Synopsis

The basic goal of this assignment is to explore the NOAA Storm Database and analyze the severity of the severe weather events. This project involves exploring the U.S. National Oceanic and Atmospheric Administration’s (NOAA) storm database. This database tracks characteristics of major storms and weather events in the United States, including when and where they occur, as well as estimates of any fatalities, injuries, and property damage.

Data

The data for this assignment come in the form of a comma-separated-value file compressed via the bzip2 algorithm to reduce its size, which can be downloaded here.

The events in the database start in the year 1950 and end in November 2011. In the earlier years of the database there are generally fewer events recorded, most likely due to a lack of good records. More recent years should be considered more complete.

Data Processing

For calculating th impact to population we consider the aggregation of both “FATALITIES & INJURIES” column.

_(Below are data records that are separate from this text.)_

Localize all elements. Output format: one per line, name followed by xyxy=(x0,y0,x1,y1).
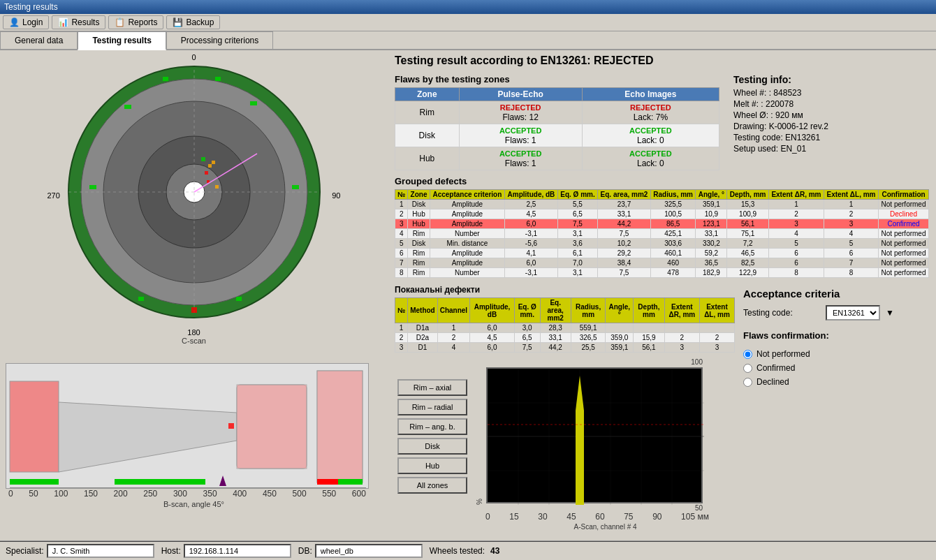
grouped-defects-section: Grouped defects № Zone Acceptance criter… xyxy=(395,176,929,278)
db-input[interactable] xyxy=(315,544,423,558)
radio-declined[interactable]: Declined xyxy=(743,377,926,387)
rim-axial-button[interactable]: Rim – axial xyxy=(397,379,467,396)
title-text: Testing results xyxy=(4,2,58,12)
backup-button[interactable]: 💾 Backup xyxy=(166,15,220,29)
grouped-defects-title: Grouped defects xyxy=(395,176,929,186)
toolbar: 👤 Login 📊 Results 📋 Reports 💾 Backup xyxy=(0,14,936,31)
svg-rect-18 xyxy=(89,185,96,189)
all-zones-button[interactable]: All zones xyxy=(397,477,467,494)
title-bar: Testing results xyxy=(0,0,936,14)
table-row: Disk ACCEPTEDFlaws: 1 ACCEPTEDLack: 0 xyxy=(395,124,719,147)
disk-button[interactable]: Disk xyxy=(397,438,467,455)
table-row: 3 Hub Amplitude 6,0 7,5 44,2 86,5 123,1 … xyxy=(395,219,929,229)
tab-general-data[interactable]: General data xyxy=(0,31,78,49)
info-field-1: Melt #: : 220078 xyxy=(733,99,929,109)
pokanalni-area: Поканальні дефекти № Method Channel Ampl… xyxy=(395,285,735,531)
cscan-bottom-label: 180 xyxy=(187,328,200,337)
acceptance-title: Acceptance criteria xyxy=(743,288,926,300)
tab-processing-criterions[interactable]: Processing criterions xyxy=(166,31,273,49)
table-row: 4 Rim Number -3,1 3,1 7,5 425,1 33,1 75,… xyxy=(395,229,929,239)
wheels-tested-value: 43 xyxy=(490,546,499,556)
svg-rect-8 xyxy=(201,157,205,161)
info-field-0: Wheel #: : 848523 xyxy=(733,88,929,98)
table-row: 2 D2a 2 4,5 6,5 33,1 326,5 359,0 15,9 2 … xyxy=(395,333,735,343)
svg-rect-17 xyxy=(250,101,257,105)
reports-button[interactable]: 📋 Reports xyxy=(108,15,163,29)
svg-rect-20 xyxy=(163,77,168,81)
radio-group: Not performed Confirmed Declined xyxy=(743,349,926,387)
table-row: 1 Disk Amplitude 2,5 5,5 23,7 325,5 359,… xyxy=(395,200,929,209)
zones-col-echo: Echo Images xyxy=(582,88,719,101)
specialist-input[interactable] xyxy=(47,544,154,558)
table-row: 7 Rim Amplitude 6,0 7,0 38,4 460 36,5 82… xyxy=(395,258,929,268)
scan-buttons: Rim – axial Rim – radial Rim – ang. b. D… xyxy=(395,358,470,531)
main-content: 0 270 90 xyxy=(0,50,936,560)
left-panel: 0 270 90 xyxy=(0,50,388,560)
rim-ang-b-button[interactable]: Rim – ang. b. xyxy=(397,418,467,435)
svg-rect-25 xyxy=(10,381,59,472)
info-field-3: Drawing: K-0006-12 rev.2 xyxy=(733,121,929,131)
svg-rect-34 xyxy=(317,479,338,485)
info-field-4: Testing code: EN13261 xyxy=(733,133,929,142)
specialist-label: Specialist: xyxy=(6,546,44,556)
tab-testing-results[interactable]: Testing results xyxy=(78,31,166,50)
testing-code-row: Testing code: EN13261 ▼ xyxy=(743,305,926,320)
info-field-2: Wheel Ø: : 920 мм xyxy=(733,110,929,120)
right-panel: Testing result according to EN13261: REJ… xyxy=(388,50,936,560)
acceptance-section: Acceptance criteria Testing code: EN1326… xyxy=(740,285,929,531)
radio-confirmed[interactable]: Confirmed xyxy=(743,363,926,373)
testing-info-title: Testing info: xyxy=(733,74,929,85)
svg-rect-9 xyxy=(208,164,212,168)
flaws-section-title: Flaws by the testing zones xyxy=(395,74,719,84)
svg-rect-16 xyxy=(124,105,131,109)
results-button[interactable]: 📊 Results xyxy=(52,15,105,29)
cscan-container: 0 270 90 xyxy=(3,53,385,360)
bscan-title: B-scan, angle 45° xyxy=(6,500,382,508)
backup-icon: 💾 xyxy=(173,17,183,27)
pokanalni-title: Поканальні дефекти xyxy=(395,285,735,295)
zones-section: Flaws by the testing zones Zone Pulse-Ec… xyxy=(395,74,929,170)
svg-rect-32 xyxy=(115,479,205,485)
table-row: 5 Disk Min. distance -5,6 3,6 10,2 303,6… xyxy=(395,239,929,249)
bscan-xaxis: 050100150200250300350400450500550600 xyxy=(6,489,369,499)
svg-rect-31 xyxy=(10,479,59,485)
grouped-defects-table: № Zone Acceptance criterion Amplitude, d… xyxy=(395,189,929,278)
zones-table: Zone Pulse-Echo Echo Images Rim REJECTED… xyxy=(395,87,719,170)
flaws-confirmation-label: Flaws confirmation: xyxy=(743,330,926,341)
svg-rect-30 xyxy=(228,423,234,429)
table-row: 8 Rim Number -3,1 3,1 7,5 478 182,9 122,… xyxy=(395,268,929,278)
svg-rect-29 xyxy=(317,371,363,482)
svg-rect-21 xyxy=(215,77,221,81)
result-header: Testing result according to EN13261: REJ… xyxy=(395,54,929,67)
svg-rect-28 xyxy=(237,385,307,469)
host-label: Host: xyxy=(161,546,181,556)
svg-rect-15 xyxy=(191,307,197,313)
ascan-svg xyxy=(488,369,704,505)
hub-button[interactable]: Hub xyxy=(397,457,467,474)
info-field-5: Setup used: EN_01 xyxy=(733,144,929,154)
bottom-right-area: Поканальні дефекти № Method Channel Ampl… xyxy=(395,285,929,531)
testing-code-select[interactable]: EN13261 xyxy=(826,305,880,320)
host-input[interactable] xyxy=(184,544,291,558)
svg-rect-10 xyxy=(205,171,208,175)
reports-icon: 📋 xyxy=(115,17,125,27)
wheels-tested-label: Wheels tested: xyxy=(430,546,485,556)
svg-marker-46 xyxy=(576,376,584,505)
host-field: Host: xyxy=(161,544,291,558)
wheels-tested-field: Wheels tested: 43 xyxy=(430,546,500,556)
table-row: 2 Hub Amplitude 4,5 6,5 33,1 100,5 10,9 … xyxy=(395,209,929,219)
svg-rect-19 xyxy=(292,185,299,189)
scan-ascan-area: Rim – axial Rim – radial Rim – ang. b. D… xyxy=(395,358,735,531)
radio-not-performed[interactable]: Not performed xyxy=(743,349,926,359)
results-icon: 📊 xyxy=(58,17,68,27)
testing-code-label: Testing code: xyxy=(743,308,820,318)
specialist-field: Specialist: xyxy=(6,544,154,558)
login-button[interactable]: 👤 Login xyxy=(3,15,49,29)
rim-radial-button[interactable]: Rim – radial xyxy=(397,399,467,415)
ascan-xaxis: 0153045607590105 мм xyxy=(485,512,709,522)
tab-bar: General data Testing results Processing … xyxy=(0,31,936,50)
testing-info: Testing info: Wheel #: : 848523 Melt #: … xyxy=(733,74,929,170)
db-field: DB: xyxy=(298,544,423,558)
zones-left: Flaws by the testing zones Zone Pulse-Ec… xyxy=(395,74,719,170)
db-label: DB: xyxy=(298,546,312,556)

Loading and preparing the data

  1. Extracting and loading the data
library(dplyr)
## Warning: package 'dplyr' was built under R version 3.4.3
## 
## Attaching package: 'dplyr'
## The following objects are masked from 'package:stats':
## 
##     filter, lag
## The following objects are masked from 'package:base':
## 
##     intersect, setdiff, setequal, union
## download the data file.
#download.file("https://d396qusza40orc.cloudfront.net/repdata%2Fdata%2FStormData.csv.bz2",
#              destfile = "stormData.csv.bz2")

## Read tne data to R
stormData <- read.csv("stormData.csv.bz2", sep = ",", header = TRUE, stringsAsFactors = FALSE)
  1. The next step is to extract rows corresponding to the event from the documentation, We will also choose the columns which are relevant to our analysis:
  • EVTYPE
  • FATALITIES
  • INJURIES
  • PROPDMG
  • PROPDMGEXP
  • CROPDMG
  • PROPDMGEXP
reqStormData <- stormData %>% select(EVTYPE, FATALITIES, INJURIES, PROPDMG, PROPDMGEXP, CROPDMG, CROPDMGEXP)
  1. Make a new dataset with total casualties calculated
stormEvents <- reqStormData %>% group_by(EVTYPE) %>% 
                  summarize(FATALITIES = sum(FATALITIES, na.rm = TRUE), 
                          INJURIES = sum(INJURIES, na.rm = TRUE), TOTAL = FATALITIES + INJURIES) %>%
                  arrange(desc(TOTAL))
## Warning: package 'bindrcpp' was built under R version 3.4.3
  1. Cosider the order of magnitude of property and crop damage (H = hundreds, K = thousands, M = millions, B= billions)
# convert letters exponents into integers
reqStormData[(reqStormData$PROPDMGEXP == "K" | reqStormData$PROPDMGEXP == "k"), ]$PROPDMGEXP <- 3
reqStormData[(reqStormData$PROPDMGEXP == "M" | reqStormData$PROPDMGEXP == "m"), ]$PROPDMGEXP <- 6
reqStormData[(reqStormData$PROPDMGEXP == "B" | reqStormData$PROPDMGEXP == "b"), ]$PROPDMGEXP <- 9
reqStormData[(reqStormData$CROPDMGEXP == "K" | reqStormData$CROPDMGEXP == "k"), ]$CROPDMGEXP <- 3
reqStormData[(reqStormData$CROPDMGEXP == "M" | reqStormData$CROPDMGEXP == "m"), ]$CROPDMGEXP <- 6
reqStormData[(reqStormData$CROPDMGEXP == "B" | reqStormData$CROPDMGEXP == "b"), ]$CROPDMGEXP <- 9
  1. Compute combined economic damage (property damage + crops damage)
# multiply property and crops damage by 10 raised to the power of the exponent
suppressWarnings(reqStormData$PROPDMG <- reqStormData$PROPDMG * 10^as.numeric(reqStormData$PROPDMGEXP))  
suppressWarnings(reqStormData$CROPDMG <- reqStormData$CROPDMG * 10^as.numeric(reqStormData$CROPDMGEXP))
  1. Make a new dataset with total Economic Loss calculated
stormLoss <- stormData %>% group_by(EVTYPE) %>% 
                  summarize(PROP_LOSS = sum(PROPDMG), CROP_LOSS = sum(CROPDMG), 
                            ECONOMIC_LOSS = PROP_LOSS + CROP_LOSS) %>% 
                  arrange(desc(ECONOMIC_LOSS))

Results

1. Health Impact

First, we’d like to analyze which types of severe weather events are most harmful to the population.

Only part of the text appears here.